Журавленко и мы - Аленник Энна Михайловна 7 стр.


- От такого бдения даже ноги отказывают. Партии в теннис не выдержать. Значит, - театр.

- Тоже неплохо, - соглашается Шевелёв.

Он снял с гвоздя ракетку, какими играют в теннис не на столе, а на корте, в первый раз держит её в руке и говорит:

- Красиво сделана… Тонкая работа.

Журавленко вспоминает, что не сказал Шевелёву ни одного доброго слова, и рассердился на себя. Почему на самое лучшее, самое нужное он отвечает молчанием?!

- Да, - с опозданием ответил он Шевелёву, - это необходимо запомнить: не убивать - укреплять должна работа. Любая, - самая важная, самая срочная. Надо суметь жить так, чтобы она укрепляла. Да, вы правы.

- Ну, не буду мешать. Собирайтесь, - сказал Шевелёв.

Он повесил на место ракетку и тихо, не торопясь и не медля, ушёл.

Глава двадцать вторая. Разными глазами

Каждый день по дороге в школу и из школы Лёве хотелось вскарабкаться к знакомому окну и посмотреть, что делает Журавленко. После аварии - хотелось сильнее, чем когда бы то ни было. Но подглядывать в окно он больше не мог.

Когда Лёва ещё мало знал Журавленко, делать это ему было не так стыдно, а вот когда узнал его получше, когда понял, что Журавленко ему доверяет, - подглядывать стало невозможно.
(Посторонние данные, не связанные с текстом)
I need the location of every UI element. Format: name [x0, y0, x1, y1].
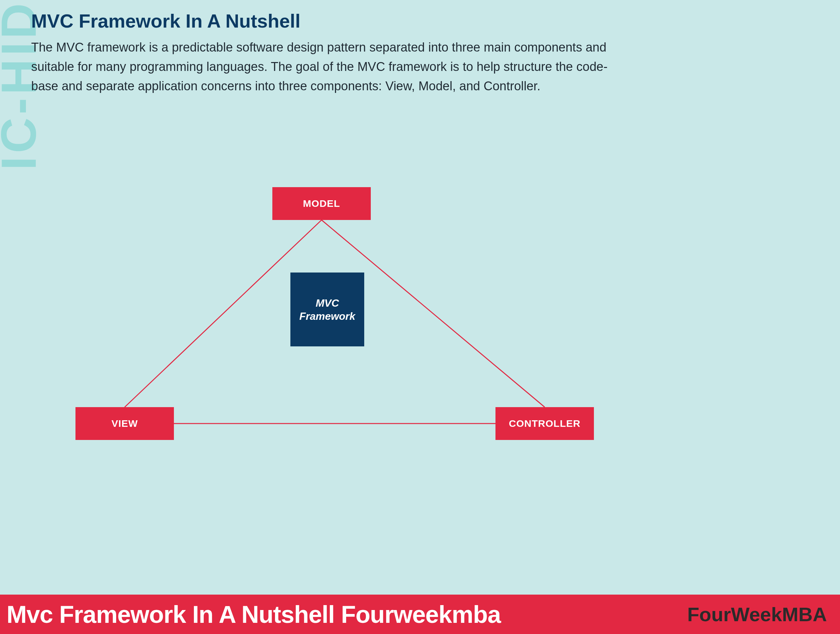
- node-model: MODEL: [272, 187, 371, 220]
- center-label-line2: Framework: [299, 310, 355, 322]
- mvc-diagram: MODEL VIEW CONTROLLER MVC Framework: [0, 171, 656, 499]
- page-description: The MVC framework is a predictable softw…: [31, 38, 632, 96]
- content-area: MVC Framework In A Nutshell The MVC fram…: [31, 10, 820, 96]
- footer-banner-text: Mvc Framework In A Nutshell Fourweekmba: [6, 601, 501, 628]
- brand-watermark: FourWeekMBA: [687, 603, 827, 626]
- center-label-line1: MVC: [316, 297, 339, 309]
- center-label: MVC Framework: [291, 272, 364, 346]
- node-controller: CONTROLLER: [496, 407, 594, 440]
- node-view: VIEW: [76, 407, 174, 440]
- page-title: MVC Framework In A Nutshell: [31, 10, 820, 32]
Это уже было всё равно что лгать.

Маринка каждый раз рвалась к окну, - Лёва не позволял. Он считал себя в ответе за каждый её поступок. Он хватал её за руку, оттаскивал или отталкивал, а она, конечно, сопротивлялась.

Дважды в день у дома Журавленко происходили лёгкие потасовки. Победителем неизменно оставался Лёва. Ни пересилить его у этого дома, ни перехитрить, ни переупрямить Маринке не удалось ни разу.

Вырываясь, она ему кричала, что это не его дело! Что он трусит, а она не трусит! И, вообще, почему это она должна всё делать, как Лёва? Она, мол, сама по себе!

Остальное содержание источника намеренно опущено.